3. Set Up Your Business
Once you’re confident of your products, it’s time to open shop. Ensure you conduct an online corporate name search to check if any other business has the name you wish to choose. If you confirm it’s available, register it with the United States Patent and Trademark Office (USPTO). As you register your business, you also need to select your business structure. Are you an LLC, or corporation? What is your address and state of registration?
You also need to get a federal tax number (also known as the employer identification number (EIN), to help you file tax returns and report on business processes. It’s also wise to open a business bank account to separate business funds from personal funds.
4. Get a Website and Domain
Since you’re establishing an online business, you need a website and domain. A domain name is an address that users use to reach your site. Ideally, you should use your business name as the domain, but sometimes, it may be unavailable. You can try different variations of your business name when choosing a domain.

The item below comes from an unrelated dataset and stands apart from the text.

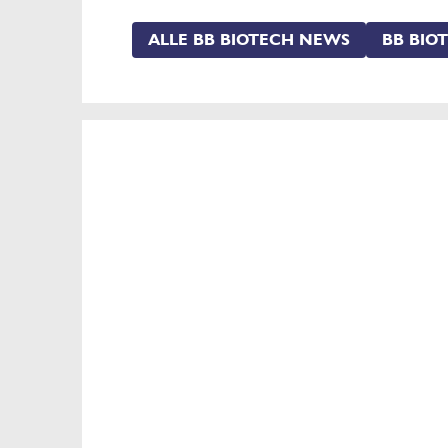
ALLE BB BIOTECH NEWS
BB BIO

Invest in a proper e-commerce website because this is your shop. You can hire a designer to help you create a suitable and secure site.
- Design: Create an organized website that’s easy to navigate as a visitor.
- Speed: Ensure that your website takes users quickly from page to page to avoid losing clients.
- Inventory: Ensures customers can quickly search what they need and add it to their carts. Organize products according to brand, price, and category for efficient searches.
- Transactions: Avoid unexpected and extremely high shipping costs and extremely few payment options.
- Delivery: Ensure you streamline your delivery services and improve checkout and tracking from your website.
5. Write Your Business Plan
Creating a business plan helps you define your business and create a vision. Your business plan should include:
- Your name, address, e-mail, website, and other contacts.
- An executive summary that includes your business structure, financial requirements, and structure.
- A description of the industry and your products and services.
- A market analysis and competitive analysis.
- Business operations and management.
6. Get PSS DSS Compliance
If you plan to accept card payments in your e-commerce store, Payment Card Industry Data Security Standard (PSS DSS) compliance is necessary. With this framework, you can ensure the security of your customer’s card details. Compliance helps you prevent data breaches and ensuing lawsuits. Being complaint includes:
- Using firewalls to protect cardholder data.
- Changing all default passwords on hardware and software you use for your e-commerce website.
- Using VPNs, especially when connected to public hotspots.
- Controlling access to all cardholder data.
- Regularly updating all software and scanning for malware.